Descriptive information for the study sample at baseline is provided in Table 1. Residents did not differ significantly by age or race. Older adults in the traditional communities had a slightly higher number of diagnoses and higher proportion of females in the sample compared to those in the PDC communities. The majority of each group had a diagnosis of dementia but these proportions were not significantly different for the PDC (83%) and traditional communities (78%). Both groups were matched on acuity and cognitive status. Descriptive data on these two measures showed that overall, most residents in each group had severe cognitive loss and high acuity at baseline.
Sociodemographic and Health-Related Variables at Baseline
Change in Functional and Clinical Outcomes
A chi-square test of independence showed that acuity at 6 months was not significantly associated with group status (Table 2).
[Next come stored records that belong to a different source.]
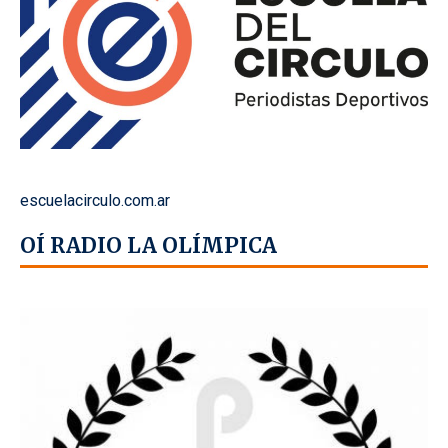
escuelacirculo.com.ar
OÍ RADIO LA OLÍMPICA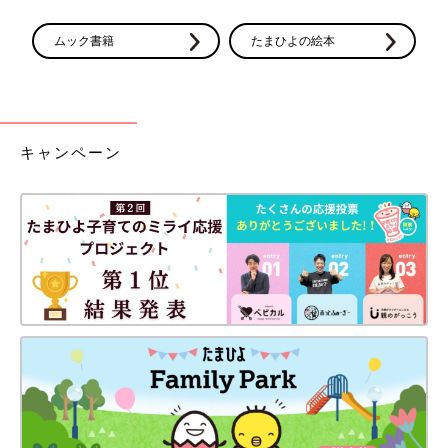
ムック書籍
たまひよの絵本
キャンペーン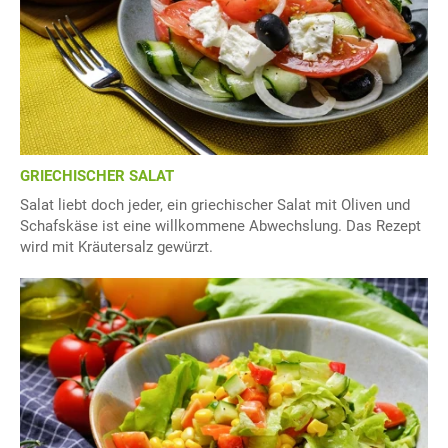
GRIECHISCHER SALAT
Salat liebt doch jeder, ein griechischer Salat mit Oliven und
Schafskäse ist eine willkommene Abwechslung. Das Rezept
wird mit Kräutersalz gewürzt.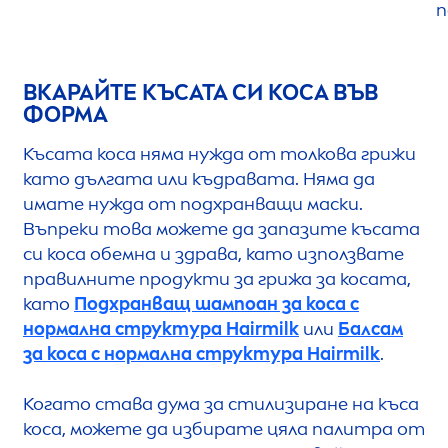
п
ВКАРАЙТЕ КЪСАТА СИ КОСА ВЪВ
ФОРМА
Късата коса няма нужда от толкова грижи
като дългата или къдравата. Няма да
имате нужда от подхранващи маски.
Въпреки това можете да запазите късата
си коса обемна и здрава, като използвате
правилните продукти за грижа за косата,
като
Подхранващ шампоан за коса с
нормална структура Hairmilk
или
Балсам
за коса с нормална структура Hairmilk
.
Когато става дума за стилизиране на къса
коса, можете да избирате цяла палитра от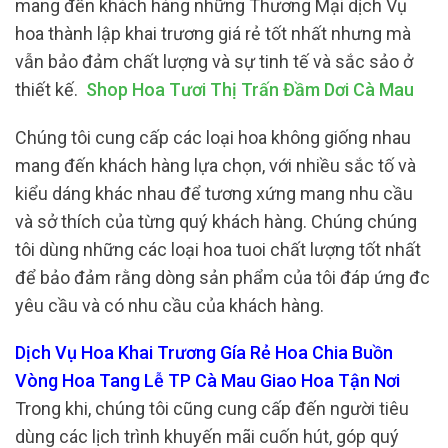
mang đến khách hàng những Thương Mại dịch Vụ
hoa thành lập khai trương giá rẻ tốt nhất nhưng mà
vẫn bảo đảm chất lượng và sự tinh tế và sắc sảo ở
thiết kế.
Shop Hoa Tươi Thị Trấn Đầm Dơi Cà Mau
Chúng tôi cung cấp các loại hoa không giống nhau
mang đến khách hàng lựa chọn, với nhiều sắc tố và
kiểu dáng khác nhau để tương xứng mang nhu cầu
và sở thích của từng quý khách hàng. Chúng chúng
tôi dùng những các loại hoa tuoi chất lượng tốt nhất
để bảo đảm rằng dòng sản phẩm của tôi đáp ứng đc
yêu cầu và có nhu cầu của khách hàng.
Dịch Vụ Hoa Khai Trương Gía Rẻ Hoa Chia Buồn
Vòng Hoa Tang Lễ TP Cà Mau Giao Hoa Tận Nơi
Trong khi, chúng tôi cũng cung cấp đến người tiêu
dùng các lịch trình khuyến mãi cuốn hút, góp quý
Another chi-square test of independence showed that change in functional status (better/same/worse) was not significantly associated with group membership (Table 2). McNemar tests were conducted to compare change in within-group clinical outcomes from baseline to follow-up scores (Table 3). Results showed that within each group, there was no significant change on clinical care outcomes from admission to 6 months. There was one trend found, with those in the PDC group less likely to report or demonstrate pain over time (p < 0.10). There was no similar trend for the traditional group. Finally, results for the 2 × 2 ANOVA demonstrated a significant interaction (F[1,115] = 4.05), with older adults in the PDC group (baseline mean = 1.07; follow up mean = 0.83), but not the traditional group (baseline mean = 1.05; follow up mean = 1.12), having a decreased number of clinical care symptoms over time. There were no significant main effects found for either group or time on the number of clinical care symptoms. It is noted that urinary incontinence was not included in the summed score as there was no variability in this measure.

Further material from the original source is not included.